Timeout during bulk indexing when doc size increased

Hi,

I have the following setup:

Two ES nodes on ec2 (fedora) with 5 shards 1 replica each, default
elasticsearch.conf, a separate ec2 instance (ubuntu 10.10) that
indexes documents to ES via pyes 0.16

I'm indexing documents in batches of less than 5 thousand docs.

If each document is less than 2Kb, everything runs smoothly.
If I populate a string field that has a paragraph of text in it,
bringing the size of a doc to ~4Kb, the insertion process times out.

The timeout I set in pyes when I create the connection object is 2
minutes, my input files are getting larger and I will need to be able
to push more data per document into ES. I'm wondering what is causing
the timeout and what I need to change in the config in order to push
into the ES reliably.

If you can share some rules of thumb, I'd greatly appreciate that
Thank you

First, depending on your instance type, I would suggest changing the default memory allocation to explicitly set the memory set for the ES (java) process.

I don't know what times out and why, did you see any failures in elasticsearch logs? If you increase the time out value, does it work?

On Thursday, February 16, 2012 at 8:33 PM, Dragan wrote:

Hi,

I have the following setup:

Two ES nodes on ec2 (fedora) with 5 shards 1 replica each, default
elasticsearch.conf, a separate ec2 instance (ubuntu 10.10) that
indexes documents to ES via pyes 0.16

I'm indexing documents in batches of less than 5 thousand docs.

If each document is less than 2Kb, everything runs smoothly.
If I populate a string field that has a paragraph of text in it,
bringing the size of a doc to ~4Kb, the insertion process times out.

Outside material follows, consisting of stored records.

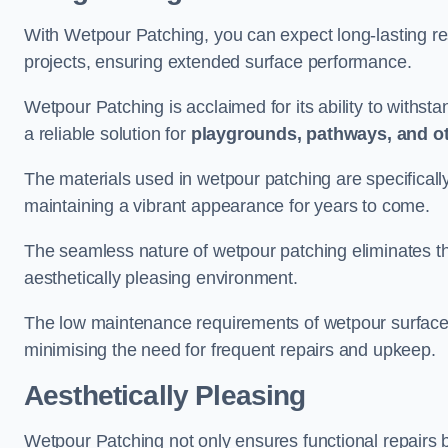
With Wetpour Patching, you can expect long-lasting res
projects, ensuring extended surface performance.
Wetpour Patching is acclaimed for its ability to withst
a reliable solution for
playgrounds, pathways, and o
The materials used in wetpour patching are specificall
maintaining a vibrant appearance for years to come.
The seamless nature of wetpour patching eliminates the
aesthetically pleasing environment.
The low maintenance requirements of wetpour surfaces
minimising the need for frequent repairs and upkeep.
Aesthetically Pleasing
Wetpour Patching not only ensures functional repairs bu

The timeout I set in pyes when I create the connection object is 2
minutes, my input files are getting larger and I will need to be able
to push more data per document into ES. I'm wondering what is causing
the timeout and what I need to change in the config in order to push
into the ES reliably.

If you can share some rules of thumb, I'd greatly appreciate that
Thank you